Sieht das Gesetz den Sonderstrafrahmen eines minder schweren Falles vor und ist zugleich ein vertypter Milderungsgrund gegeben, so ist vorrangig der minder schwere Fall zu prüfen. Im Rahmen der dabei gebotenen Gesamtwürdigung aller strafzumessungserheblichen Umstände kann auch der vertypte Milderungsgrund - zu festgestellten sonstigen Milderungsgründen hinzutretend oder auch für sich - einen minder schweren Fall begründen. Erst wenn der Tatrichter die Anwendung des milderen Sonderstrafrahmens auch unter Berücksichtigung des vertypten Milderungsgrundes nicht für gerechtfertigt hält, darf er seiner konkreten Strafzumessung den nur wegen dieses Milderungsgrundes herabgesetzten Regelstrafrahmen zugrunde legen (vgl. BGH, Beschlüsse vom 11. Februar 2015 - 1 StR 629/14, NStZ 2015, 696; vom 3. März 2015 - 3 StR 612/14, juris Rn. 7; MüKoStGB/Miebach/Maier, 3. Aufl., § 46 Rn. 104 ff.; Schäfer/Sander/van Gemmeren, Praxis der Strafzumessung, 5. Aufl., Rn. 1107 ff.).

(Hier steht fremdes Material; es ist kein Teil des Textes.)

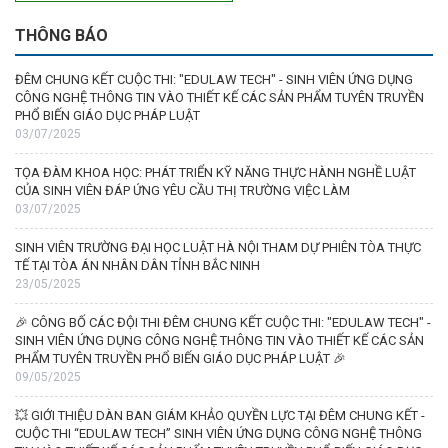
THÔNG BÁO
ĐÊM CHUNG KẾT CUỘC THI: "EDULAW TECH" - SINH VIÊN ỨNG DỤNG
CÔNG NGHỆ THÔNG TIN VÀO THIẾT KẾ CÁC SẢN PHẨM TUYÊN TRUYỀN
PHỔ BIẾN GIÁO DỤC PHÁP LUẬT
03/07/2025
TỌA ĐÀM KHOA HỌC: PHÁT TRIỂN KỸ NĂNG THỰC HÀNH NGHỀ LUẬT
CỦA SINH VIÊN ĐÁP ỨNG YÊU CẦU THỊ TRƯỜNG VIỆC LÀM
03/07/2025
SINH VIÊN TRƯỜNG ĐẠI HỌC LUẬT HÀ NỘI THAM DỰ PHIÊN TÒA THỰC
TẾ TẠI TÒA ÁN NHÂN DÂN TỈNH BẮC NINH
23/05/2025
🎉 CÔNG BỐ CÁC ĐỘI THI ĐÊM CHUNG KẾT CUỘC THI: "EDULAW TECH" -
SINH VIÊN ỨNG DỤNG CÔNG NGHỆ THÔNG TIN VÀO THIẾT KẾ CÁC SẢN
PHẨM TUYÊN TRUYỀN PHỔ BIẾN GIÁO DỤC PHÁP LUẬT 🎉
09/05/2025
💥 GIỚI THIỆU DÀN BAN GIÁM KHẢO QUYỀN LỰC TẠI ĐÊM CHUNG KẾT -
CUỘC THI “EDULAW TECH” SINH VIÊN ỨNG DỤNG CÔNG NGHỆ THÔNG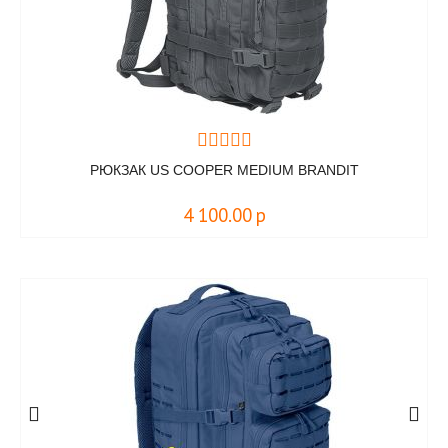
РЮКЗАК US COOPER MEDIUM BRANDIT
4 100.00
р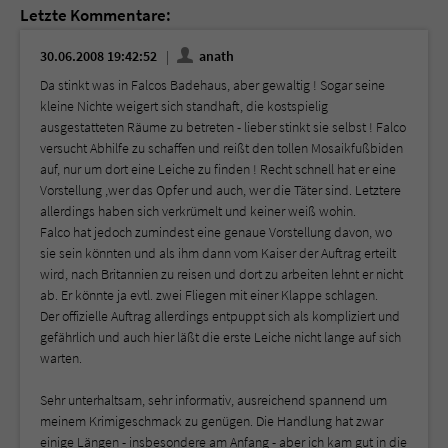
Letzte Kommentare:
30.06.2008 19:42:52
anath
Da stinkt was in Falcos Badehaus, aber gewaltig ! Sogar seine
kleine Nichte weigert sich standhaft, die kostspielig
ausgestatteten Räume zu betreten - lieber stinkt sie selbst ! Falco
versucht Abhilfe zu schaffen und reißt den tollen Mosaikfußbiden
auf, nur um dort eine Leiche zu finden ! Recht schnell hat er eine
Vorstellung ,wer das Opfer und auch, wer die Täter sind. Letztere
allerdings haben sich verkrümelt und keiner weiß wohin.
Falco hat jedoch zumindest eine genaue Vorstellung davon, wo
sie sein könnten und als ihm dann vom Kaiser der Auftrag erteilt
wird, nach Britannien zu reisen und dort zu arbeiten lehnt er nicht
ab. Er könnte ja evtl. zwei Fliegen mit einer Klappe schlagen.
Der offizielle Auftrag allerdings entpuppt sich als kompliziert und
gefährlich und auch hier läßt die erste Leiche nicht lange auf sich
warten.
Sehr unterhaltsam, sehr informativ, ausreichend spannend um
meinem Krimigeschmack zu genügen. Die Handlung hat zwar
einige Längen - insbesondere am Anfang - aber ich kam gut in die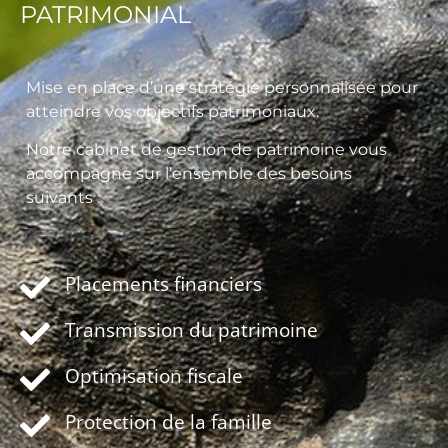
PATRIMONIAL
Mise en place d’une stratégie personnalisée pour
atteindre vos objectifs patrimoniaux.
Notre cabinet de gestion de patrimoine vous
accompagne sur l’ensemble des besoins
suivants :
Placements financiers
Transmission du patrimoine
Optimisation fiscale
Protection de la famille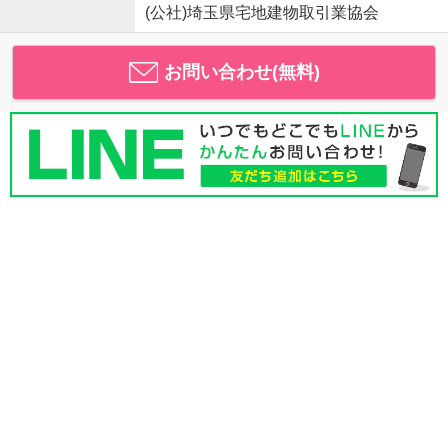
(公社)埼玉県宅地建物取引業協会
お問い合わせ(無料)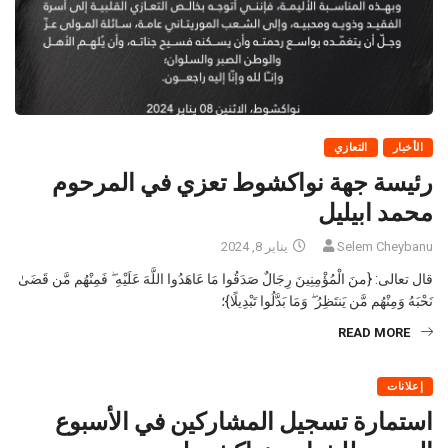
الأخبار
التعازي
رئيسة جهة نواكشوط تعزي في المرحوم
محمد ابيليل
Selem Cheybanu
يناير 8, 2024
قال تعالى: {منَ الْمُؤْمِنِينَ رِجَالٌ صَدَقُوا مَا عَاهَدُوا اللَّهَ عَلَيْهِ ۖ فَمِنْهُم مَّن قَضَىٰ
نَحْبَهُ وَمِنْهُم مَّن يَنتَظِرُ ۖ وَمَا بَدَّلُوا تَبْدِيلًا}؛
READ MORE
إعلانات
استمارة تسجيل المشاركين في الأسبوع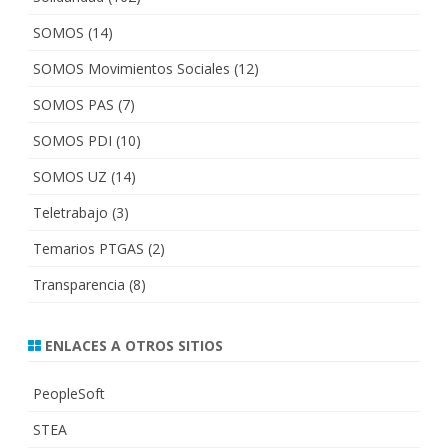
SOMOS
(14)
SOMOS Movimientos Sociales
(12)
SOMOS PAS
(7)
SOMOS PDI
(10)
SOMOS UZ
(14)
Teletrabajo
(3)
Temarios PTGAS
(2)
Transparencia
(8)
ENLACES A OTROS SITIOS
PeopleSoft
STEA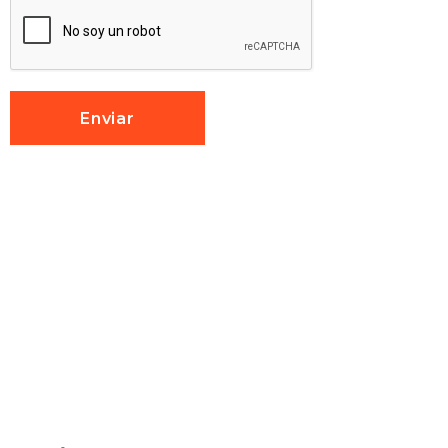
Enviar
Enviar
Ahora más empresas pueden
acceder a mejores condiciones
eléctricas y comenzar a ahorrar
desde el primer mes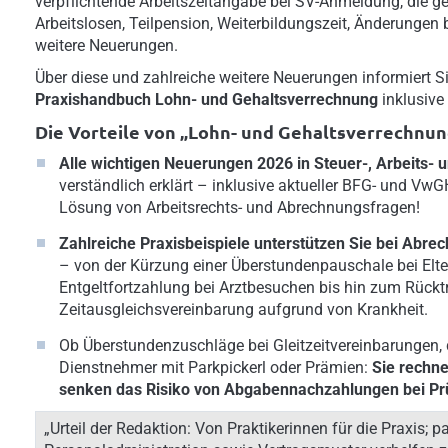
verpflichtende Arbeitszeitangabe bei SV-Anmeldung, die g
Arbeitslosen, Teilpension, Weiterbildungszeit, Änderungen
weitere Neuerungen.
Über diese und zahlreiche weitere Neuerungen informiert S
Praxishandbuch Lohn- und Gehaltsverrechnung
inklusive
Die Vorteile von „Lohn- und Gehaltsverrechnun
Alle wichtigen Neuerungen 2026 in Steuer-, Arbeits- 
verständlich erklärt – inklusive aktueller BFG- und Vw
Lösung von Arbeitsrechts- und Abrechnungsfragen!
Zahlreiche Praxisbeispiele unterstützen Sie bei Abre
– von der Kürzung einer Überstundenpauschale bei Eltern
Entgeltfortzahlung bei Arztbesuchen bis hin zum Rücktri
Zeitausgleichsvereinbarung aufgrund von Krankheit.
Ob Überstundenzuschläge bei Gleitzeitvereinbarungen, 
Dienstnehmer mit Parkpickerl oder Prämien:
Sie rechne
senken das Risiko von Abgabennachzahlungen bei Pr
„Urteil der Redaktion: Von Praktikerinnen für die Praxis; 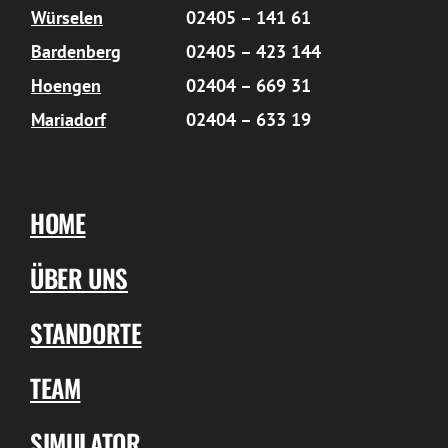
Würselen
02405 – 141 61
Bardenberg
02405 – 423 144
Hoengen
02404 – 669 31
Mariadorf
02404 – 633 19
HOME
ÜBER UNS
STANDORTE
TEAM
SIMULATOR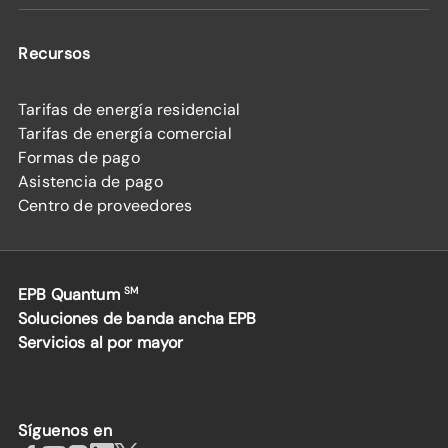
Recursos
Tarifas de energía residencial
Tarifas de energía comercial
Formas de pago
Asistencia de pago
Centro de proveedores
EPB Quantum
SM
Soluciones de banda ancha EPB
Servicios al por mayor
Síguenos en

Der Strafausspruch kann daher keinen Bestand haben. Es kann nicht ausgeschlossen werden, dass die Strafkammer auf eine geringere Strafe erkannt hätte, wenn sie einen minder schweren Fall nach § 22a Abs. 3 KWKG geprüft hätte, weil der hierfür vorgesehene Strafrahmen (Freiheitsstrafe bis zu drei Jahren oder Geldstrafe) nicht unerheblich hinter dem nach § 30 Abs. 2 i.V.m. § 30 Abs. 1 Satz 2, § 49 Abs. 1 StGB gemilderten Strafrahmen des § 22a Abs. 1 KWKG (Freiheitsstrafe von drei Monaten bis zu drei Jahren und neun Monaten) zurückbleibt.

3. Die Aufhebung des Strafausspruchs ist gemäß § 357 StPO auf den Angeklagten E. zu erstrecken, weil der dargelegte Rechtsfehler ihn gleichermaßen betrifft.